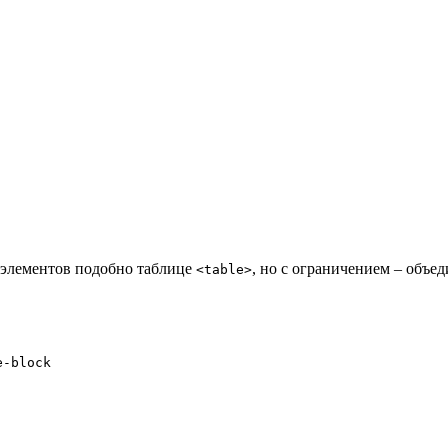
 элементов подобно таблице
, но с ограничением – объе
<table>
e-block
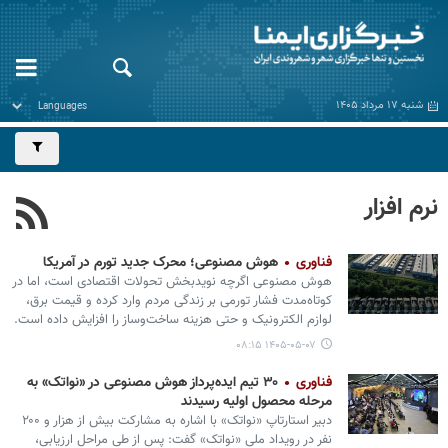
شنبه ۱۷ مرداد ۱۴۰۵
نرم افزار
فناوری
هوش مصنوعی؛ محرک جدید تورم در آمریکا
هوش مصنوعی اگرچه نویدبخش تحولات اقتصادی است، اما در
کوتاه‌مدت فشار تورمی بر زندگی مردم وارد کرده و قیمت برق،
لوازم الکترونیک و حتی هزینه ساخت‌وساز را افزایش داده است.
۱۴۰۵-۰۵-۰۷ ۰۸:۱۵
فناوری
۳۰ تیم ایده‌پرداز هوش مصنوعی در «نواتک» به
مرحله محصول اولیه رسیدند
دبیر استارتاپ «نواتک» با اشاره به مشارکت بیش از هزار و ۲۰۰
نفر در رویداد ملی «نواتک» گفت: پس از طی مراحل ارزیابی،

+ + +

TASK TO COMPLETE —
Each line above is to be duplicated exactly, and the pictures are to be omitted.

COMPLETED EXERCISE —
 элементов подобно таблице
, но с ограничением – объе
<table>
e-block
شنبه ۱۷ مرداد ۱۴۰۵
نرم افزار
فناوری
هوش مصنوعی؛ محرک جدید تورم در آمریکا
هوش مصنوعی اگرچه نویدبخش تحولات اقتصادی است، اما در
کوتاه‌مدت فشار تورمی بر زندگی مردم وارد کرده و قیمت برق،
لوازم الکترونیک و حتی هزینه ساخت‌وساز را افزایش داده است.
۱۴۰۵-۰۵-۰۷ ۰۸:۱۵
فناوری
۳۰ تیم ایده‌پرداز هوش مصنوعی در «نواتک» به
مرحله محصول اولیه رسیدند
دبیر استارتاپ «نواتک» با اشاره به مشارکت بیش از هزار و ۲۰۰
نفر در رویداد ملی «نواتک» گفت: پس از طی مراحل ارزیابی،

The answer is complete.